This week for the MLA CE course on web 2.0 tools, I created a wiki, Scholarly Publishing in Biomedical Research Science and the NIH Public Access Policy, to help biomedical researcher authors (and those who support them) to navigate publisher policies with regard to the new NIH Public Access Policy.
My hope is that the publisher policies I have listed will be updated as policies change. However, since there is need for this information at many institutions, I hope that a new (and more robust) resource will be created out there somewhere. It would be fabulous to harness a subset of what is available in Sherpa/RoMEO--bypassing individual searches.
Finally, this week's question: " What is the difference between a blog and a wiki? What sort of things might be better suited for a blog and better suited for a wiki?"
Wikis are multiple linked web pages that are built using software that allows for multiple people to edit content over a period of time. Wikis are great for collaboration, sharing ideas, FAQs, and sharing content that may not me time sensitive, like explanations of processes, meeting coordination, collections of presentations. Also, since wikis are generally ordered by subject instead of date of creation of content (since content is created throughout), currency is not a primary focus. One wiki I use for example at work is the National Center for Biomedical Ontology Public Wiki.

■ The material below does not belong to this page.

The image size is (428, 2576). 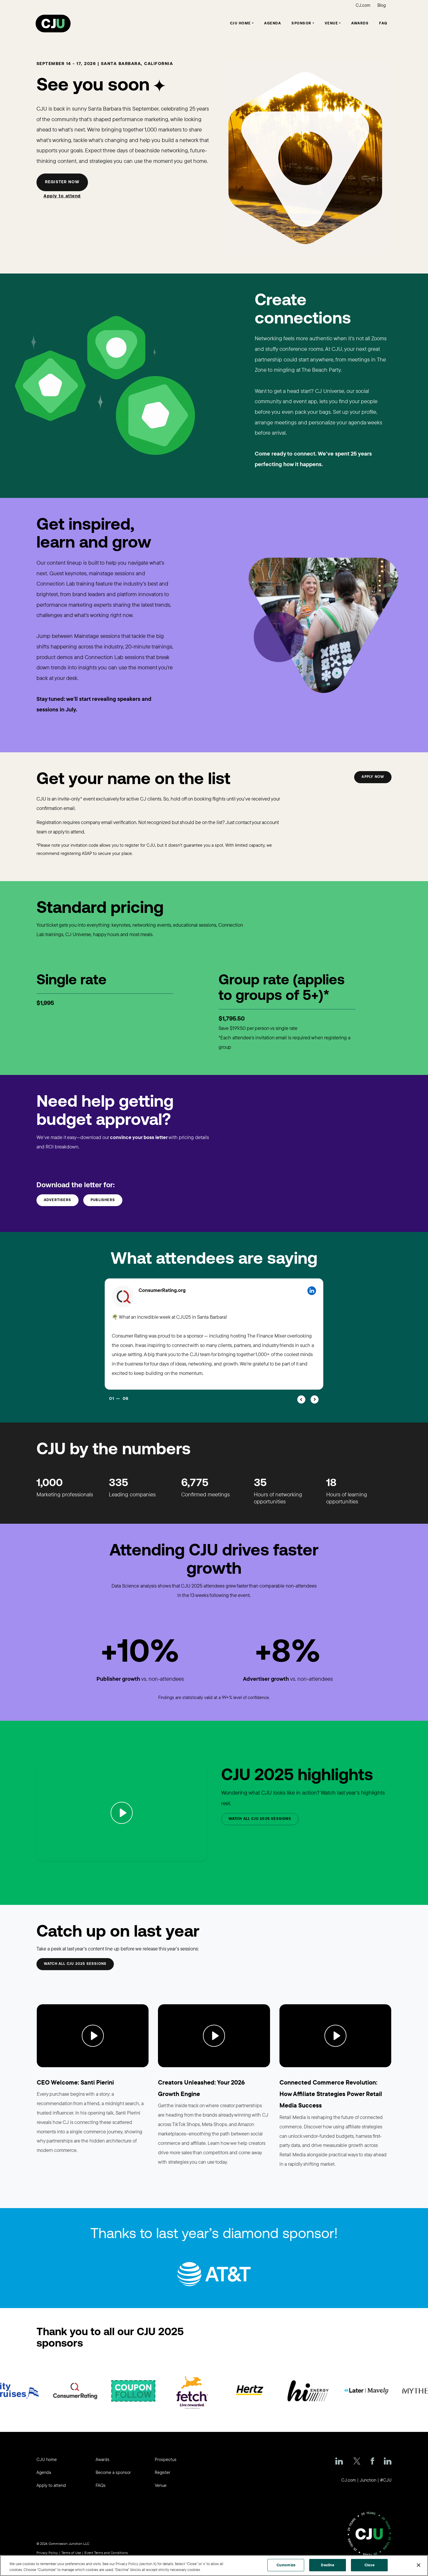 I want to click on Venue, so click(x=160, y=2485).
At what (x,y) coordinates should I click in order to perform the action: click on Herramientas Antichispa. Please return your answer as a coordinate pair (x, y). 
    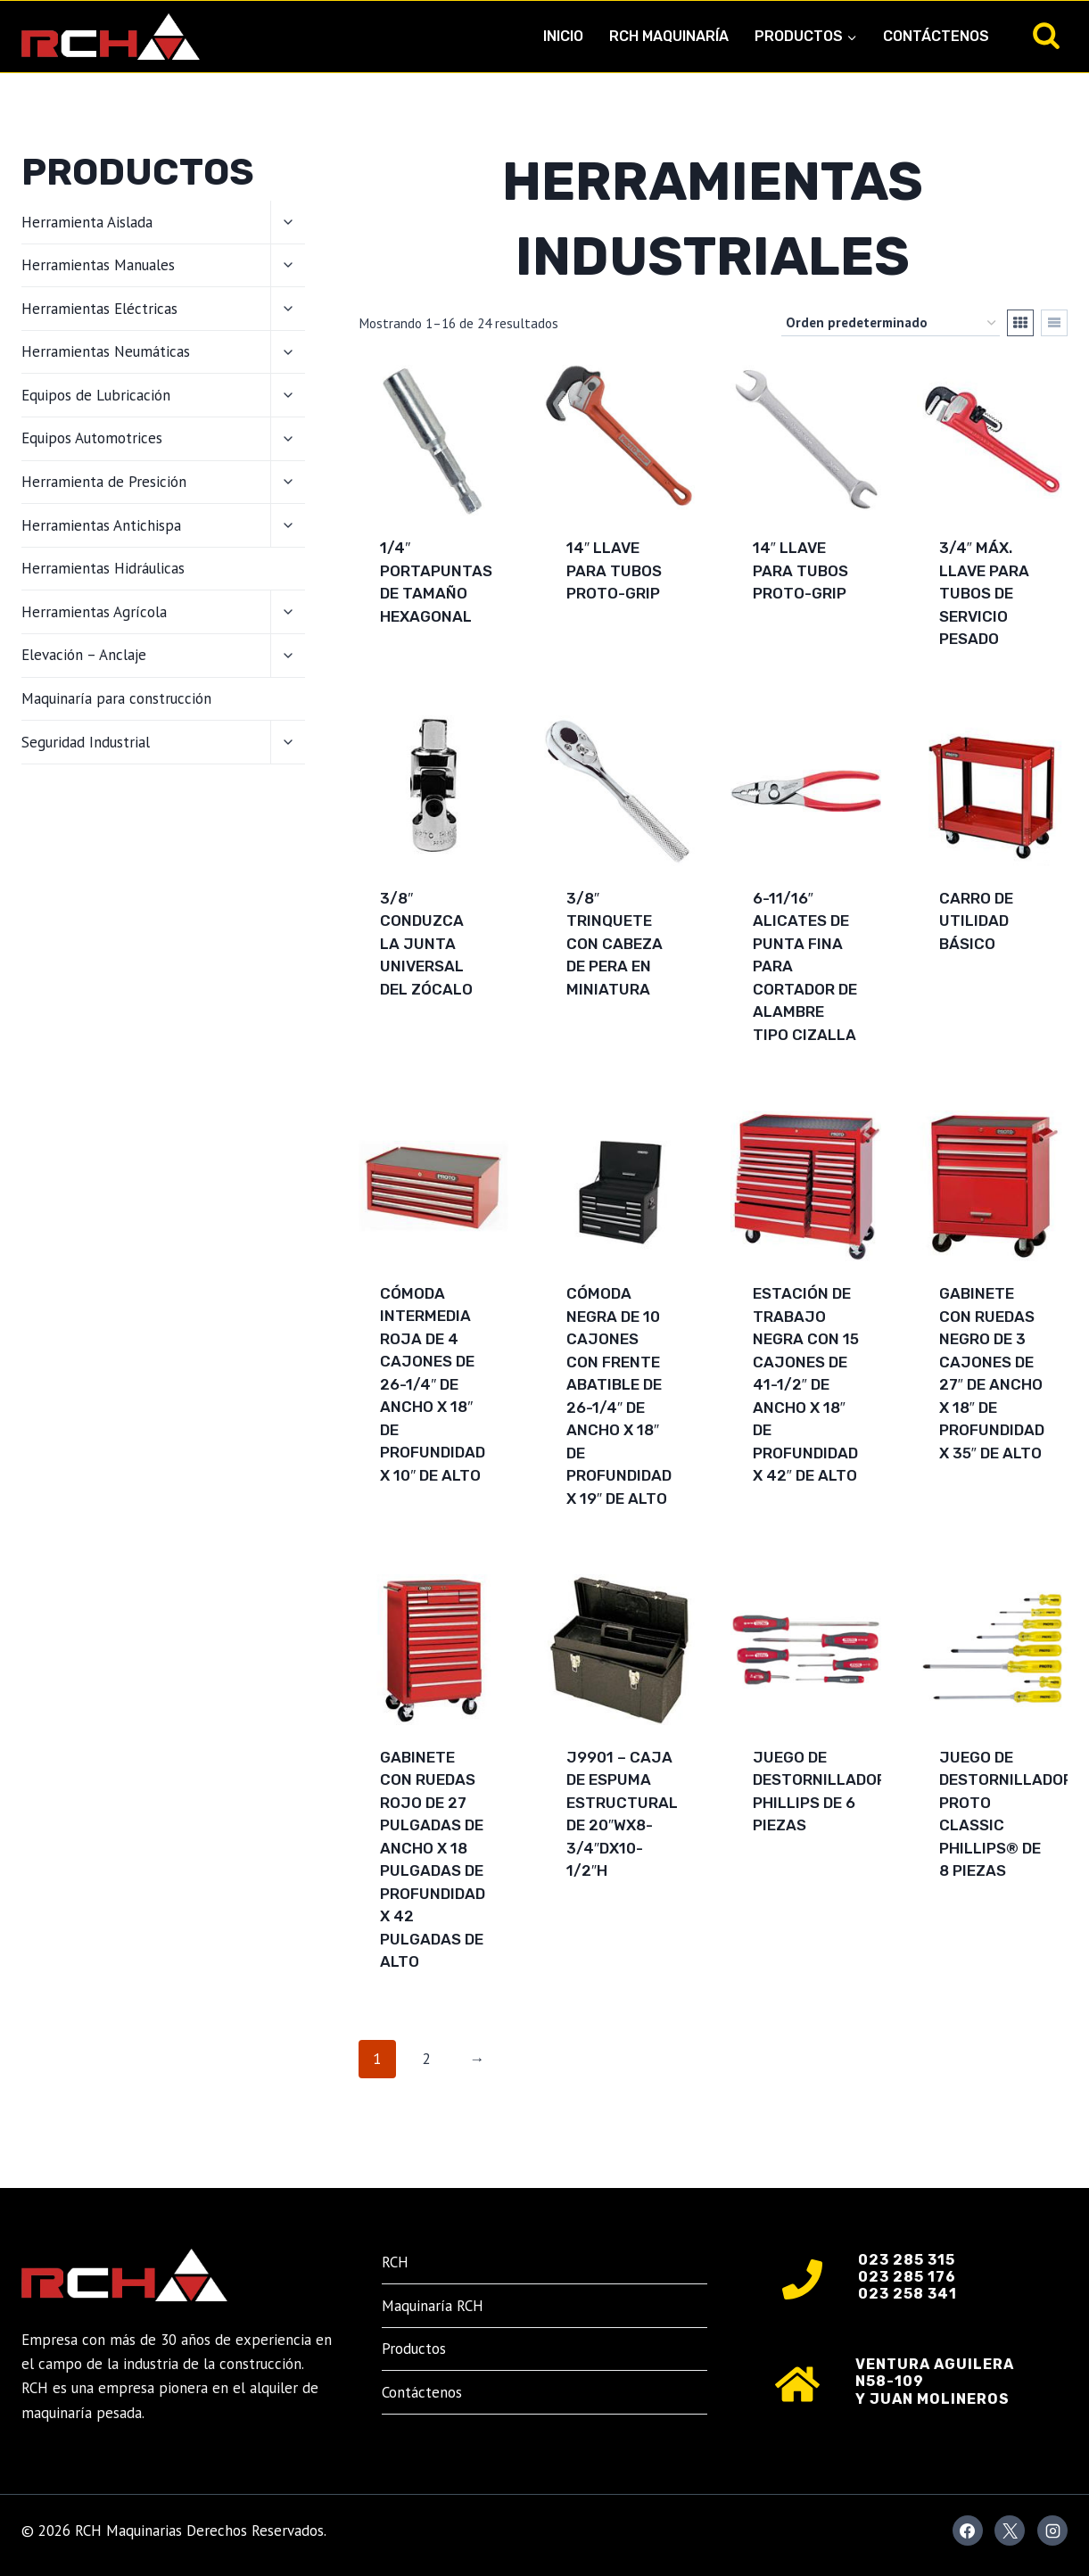     Looking at the image, I should click on (101, 525).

Blogs, while they may be authored by many people, are better for communicating content from a small group to a large one. Fewer people are involved in the primary content and primary authors are identified. A blog is website where entries are commonly displayed in reverse chronological order, newest items displayed most prominently. Blogs are great for communicating timely information about a collection of similarly themed topics. Blogs can be mini news pages; many libraries use them to collect and display news bits. One blog I read regularly is Peter Suber's Open Access News blog.